╭─ RECORDS SUPPLIED
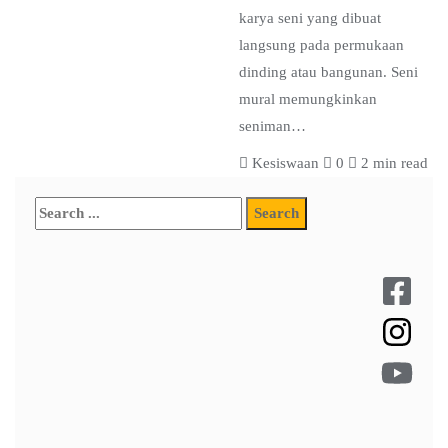
karya seni yang dibuat
langsung pada permukaan
dinding atau bangunan. Seni
mural memungkinkan
seniman…
Kesiswaan
0
2 min read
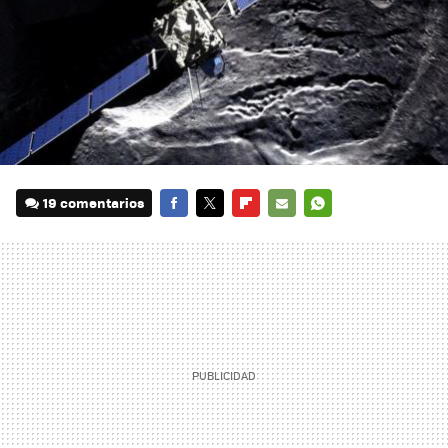
19 comentarios
FACEBOOK
TWITTER
FLIPBOARD
E-
WHATSAPP
MAIL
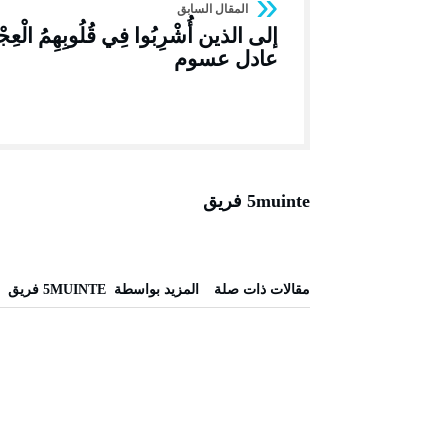
إلى الذين أُشْرِبُوا فِي قُلُوبِهِمُ الْعِجْ
عادل عسوم
5muinte فريق
‫مقالات ذات صلة‬
‫‫المزيد بواسطة‬ ‬ 5MUINTE فريق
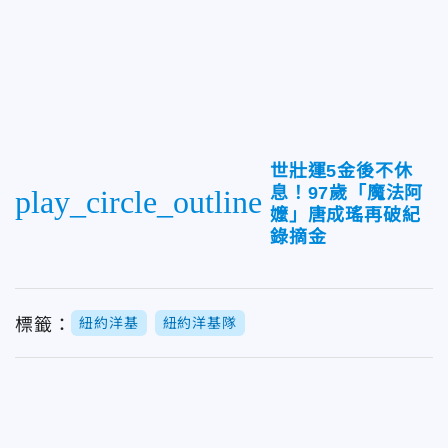
世壯運5金後不休
息！97歲「魔法阿
play_circle_outline
嬤」唐成瑤再破紀
錄摘金
標籤：
紐約洋基
紐約洋基隊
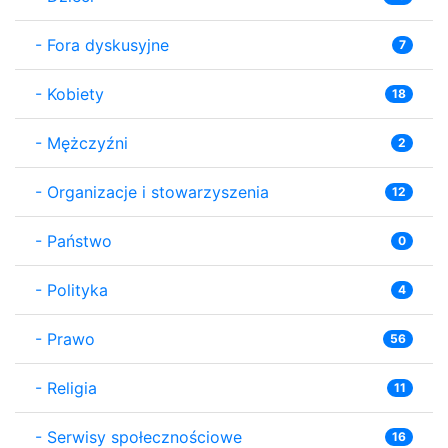
-
Fora dyskusyjne
7
-
Kobiety
18
-
Mężczyźni
2
-
Organizacje i stowarzyszenia
12
-
Państwo
0
-
Polityka
4
-
Prawo
56
-
Religia
11
-
Serwisy społecznościowe
16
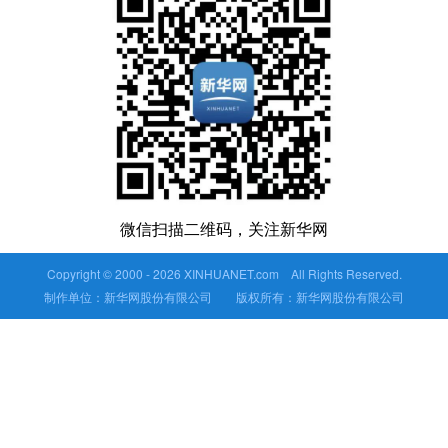
微信扫描二维码，关注新华网
Copyright © 2000 -
2026 XINHUANET.com All Rights Reserved.
制作单位：新华网股份有限公司 版权所有：新华网股份有限公司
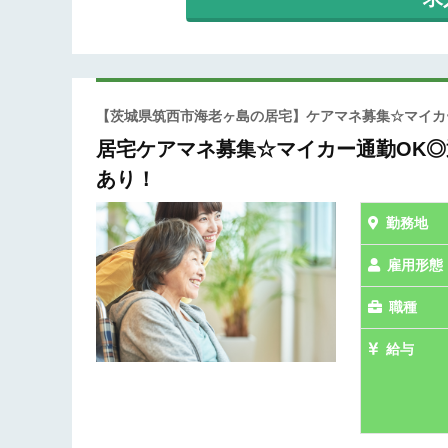
【茨城県筑西市海老ヶ島の居宅】ケアマネ募集☆マイ
居宅ケアマネ募集☆マイカー通勤OK
あり！
勤務地
雇用形態
職種
給与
╰─
YOUR INSTRUCTIONS – Leave out the pictures, then give all the records again exactly.

RESPONSE TO THE TASK –
karya seni yang dibuat
langsung pada permukaan
dinding atau bangunan. Seni
mural memungkinkan
seniman…
Kesiswaan
0
2 min read
19 comentarios
FACEBOOK
TWITTER
FLIPBOARD
E-
WHATSAPP
MAIL
إلى الذين أُشْرِبُوا فِي قُلُوبِهِمُ الْعِجْ
عادل عسوم
5muinte فريق
‫مقالات ذات صلة‬
‫‫المزيد بواسطة‬ ‬ 5MUINTE فريق
世壯運5金後不休
息！97歲「魔法阿
play_circle_outline
嬤」唐成瑤再破紀
錄摘金
標籤：
紐約洋基
紐約洋基隊
-
Fora dyskusyjne
7
-
Kobiety
18
-
Mężczyźni
2
-
Organizacje i stowarzyszenia
12
-
Państwo
0
-
Polityka
4
-
Prawo
56
-
Religia
11
-
Serwisy społecznościowe
16
微信扫描二维码，关注新华网
Copyright © 2000 -
2026 XINHUANET.com All Rights Reserved.
制作单位：新华网股份有限公司 版权所有：新华网股份有限公司
【茨城県筑西市海老ヶ島の居宅】ケアマネ募集☆マイ
居宅ケアマネ募集☆マイカー通勤OK
あり！
勤務地
雇用形態
職種
給与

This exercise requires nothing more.